MEXICO CITY - A huge blast rocked the headquarters of Mexican state-owned oil giant Pemex on Thursday, killing at least 25 people, injuring 100 and leaving rescuers scrambling to find survivors into the night.

Smoke billowed skyward as people fled the 54-floor Mexico City skyscraper, with some of those hurt in the blast being carried out on stretchers and office chairs, as witnesses recalled an earthquake-like rumble shaking the floor.

Windows broke on several lower floors, scattering debris. The company said the cause of the deadly incident was under investigation and declared that any reports on the origin of the blast amounted to speculation.

Officials said the blast ripped through an annex at around 3:40 pm (2140 GMT), causing severe damage to three floors. Witnesses said a roof connecting the annex to the tower collapsed. Thousands of people were evacuated.

As night fell, floodlights shone on the rubble and two cranes were brought to help rescuers find survivors.

Almost six hours after the blast, President Enrique Pena Nieto said on Twitter that "one more person was rescued alive in the rubble."

"I don't have any conclusive report on the cause, which is why I insist against any speculation," Pena Nieto told reporters after visiting the site.

A spokesman for the civil protection agency said there was an apparent "accumulation of gas" in an electrical supply room, but the exact cause of the blast has yet to be confirmed.

Interior Minister Miguel Angel Osorio Chong told a news conference that 17 women and eight men had died, and that 101 people had been injured.

Almost eight hours after the blast, he said it was hard to know if anybody was still trapped in the rubble.

Pena Nieto ordered that the rescue continue "to the last piece of debris, to be sure that there is not one single person trapped under," the minister said.

Emergency workers with rescue dogs, helicopters and several ambulances were at the scene in the capital, a city that is equipped to handle earthquakes.

Pemex said on Twitter that the explosion hit the ground floor and mezzanine of the tower's annex.

"We had two minutes to leave the building. I was headed to the pharmacy when the windows broke. It was a deafening noise," Astrid Garcia Trevino, who worked in the annex, told AFP. "The floor shook as if it was an earthquake."

Some witnesses told local media that a number of people were trapped in rubble.

"It was dramatic. The building was shaking and suddenly there was debris. We couldn't even see the people next to us," Pemex employee and union member Cristian Obele told reporters.

"Windows broke, people were injured and a lot of people were in shock," an unidentified worker told the Televisa channel, describing the impact of the "very strong explosion."

Mayor Miguel Angel Mancera and several top federal officials headed to the scene, as authorities closed off the avenue in front of the tower.

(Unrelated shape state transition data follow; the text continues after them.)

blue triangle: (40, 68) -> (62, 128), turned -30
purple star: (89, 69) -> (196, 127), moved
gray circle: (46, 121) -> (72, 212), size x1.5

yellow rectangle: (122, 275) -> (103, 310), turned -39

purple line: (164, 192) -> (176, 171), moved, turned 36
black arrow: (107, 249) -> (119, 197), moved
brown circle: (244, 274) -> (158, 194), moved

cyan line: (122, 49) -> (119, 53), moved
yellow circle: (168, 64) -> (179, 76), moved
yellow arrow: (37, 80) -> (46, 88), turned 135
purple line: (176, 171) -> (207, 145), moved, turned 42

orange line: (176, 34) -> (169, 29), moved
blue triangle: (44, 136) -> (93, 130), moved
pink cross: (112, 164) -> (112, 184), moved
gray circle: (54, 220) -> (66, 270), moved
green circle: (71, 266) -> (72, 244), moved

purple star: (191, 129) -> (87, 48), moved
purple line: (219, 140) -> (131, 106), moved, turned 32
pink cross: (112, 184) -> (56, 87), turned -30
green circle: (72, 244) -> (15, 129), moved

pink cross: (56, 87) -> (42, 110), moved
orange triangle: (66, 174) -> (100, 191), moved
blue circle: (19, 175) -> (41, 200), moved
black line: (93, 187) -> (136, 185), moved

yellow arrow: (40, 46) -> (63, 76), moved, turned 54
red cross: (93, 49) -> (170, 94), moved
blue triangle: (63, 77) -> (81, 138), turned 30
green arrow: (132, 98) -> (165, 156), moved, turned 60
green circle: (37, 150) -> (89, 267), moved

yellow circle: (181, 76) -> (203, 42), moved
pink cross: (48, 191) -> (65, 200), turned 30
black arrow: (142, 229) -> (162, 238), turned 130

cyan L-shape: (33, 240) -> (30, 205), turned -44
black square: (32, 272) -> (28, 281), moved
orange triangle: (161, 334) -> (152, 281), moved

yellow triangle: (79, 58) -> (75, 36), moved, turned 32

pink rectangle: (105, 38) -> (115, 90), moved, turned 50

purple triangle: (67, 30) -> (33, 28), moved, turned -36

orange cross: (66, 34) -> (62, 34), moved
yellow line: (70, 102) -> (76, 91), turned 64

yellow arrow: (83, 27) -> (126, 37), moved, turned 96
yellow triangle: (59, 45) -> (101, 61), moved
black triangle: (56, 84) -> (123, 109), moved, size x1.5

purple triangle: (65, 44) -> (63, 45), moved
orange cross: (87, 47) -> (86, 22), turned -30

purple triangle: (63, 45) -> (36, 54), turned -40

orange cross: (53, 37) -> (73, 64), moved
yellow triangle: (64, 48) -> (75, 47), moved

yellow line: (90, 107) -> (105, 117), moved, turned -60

"I deeply regret the death of Pemex workers," Pena Nieto said on Twitter. "The priority at the moment is to help the injured and protect the people working there."

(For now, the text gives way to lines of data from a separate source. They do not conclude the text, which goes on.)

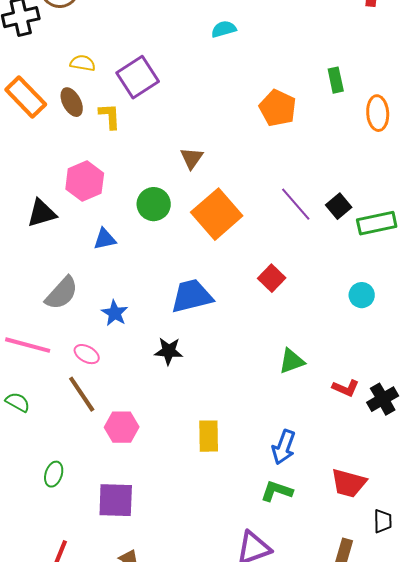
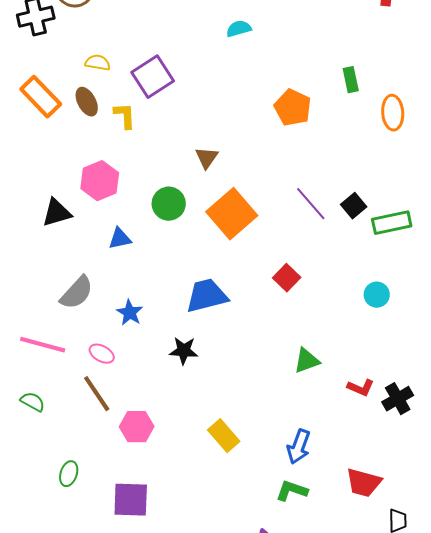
yellow rectangle: (209, 436) -> (224, 436), turned -40

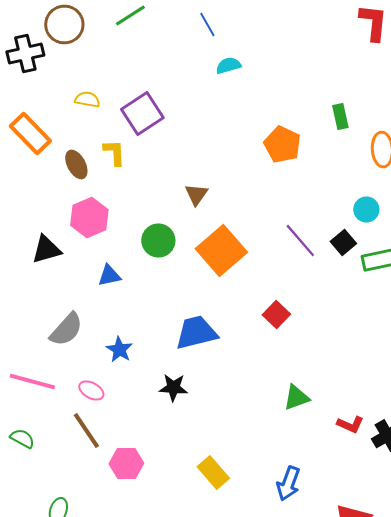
brown ellipse: (87, 102) -> (76, 164), moved
cyan circle: (377, 295) -> (366, 210), moved

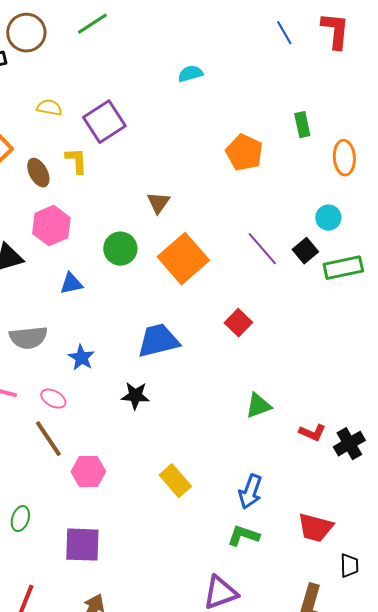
blue line: (207, 24) -> (284, 33), moved
gray semicircle: (66, 330) -> (28, 338), turned 42

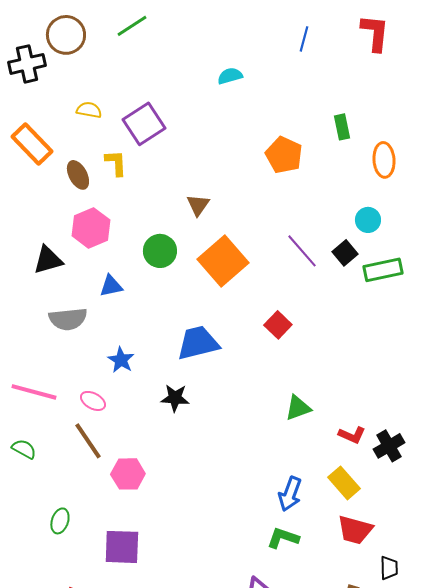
blue line: (284, 33) -> (304, 39), moved, turned 45
gray semicircle: (28, 338) -> (68, 319), moved
yellow rectangle: (175, 481) -> (344, 483), moved

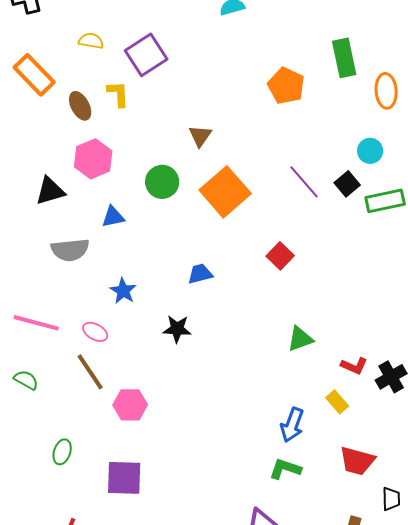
green rectangle: (342, 127) -> (344, 58), size x1.5
blue trapezoid: (198, 343) -> (200, 274), size x0.6
yellow rectangle: (344, 483) -> (337, 402), moved, size x0.7

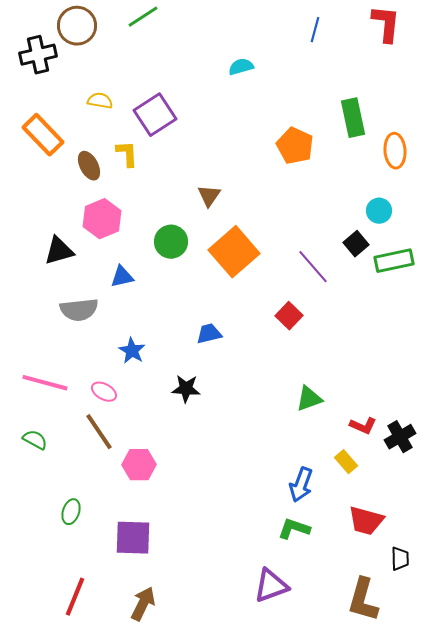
purple line: (304, 182) -> (313, 267), moved

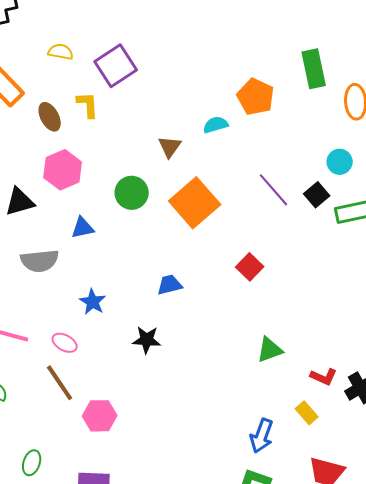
cyan semicircle: (241, 67) -> (216, 125), moved
purple line: (313, 267) -> (274, 190), moved

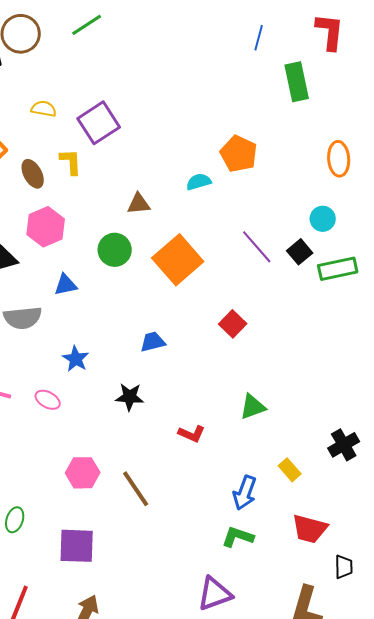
green rectangle: (314, 69) -> (297, 82), moved
brown triangle: (170, 147) -> (139, 204), moved, turned 50
red L-shape: (324, 377) -> (192, 434), moved
brown line: (60, 383) -> (136, 489), moved

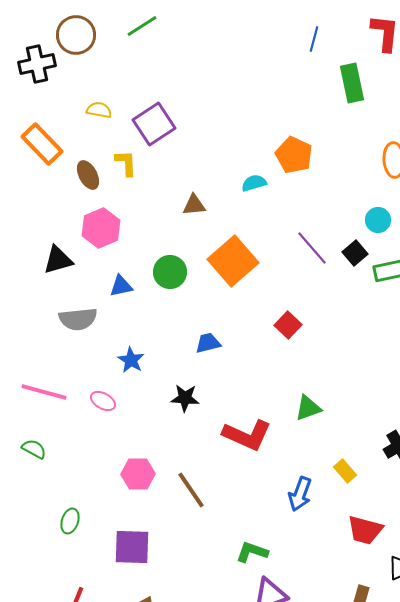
green circle: (115, 250) -> (170, 272), moved
red L-shape: (192, 434) -> (247, 435), size x1.8
green L-shape: (238, 537) -> (252, 552), moved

Pemex, the world's fourth-largest crude producer with around 2.5 million barrels per day, said the administrative centre would remain closed "until further notice," after it had earlier been evacuated due to a power failure.

The company has experienced deadly accidents at its oil and gas facilities in the past. Last year, a huge explosion killed 30 people at a gas plant near the northern city of Reynosa, close to the US border.

The previous worst incident took place in December 2010, when an oil pipeline exploded after it was punctured by thieves in the central town of San Martin Texmelucan, leaving 29 dead and injuring more than 50.

In October 2007, 21 Pemex workers died during a gas leak on an oil platform in the Gulf of Mexico. Most drowned when they jumped into the sea in panic.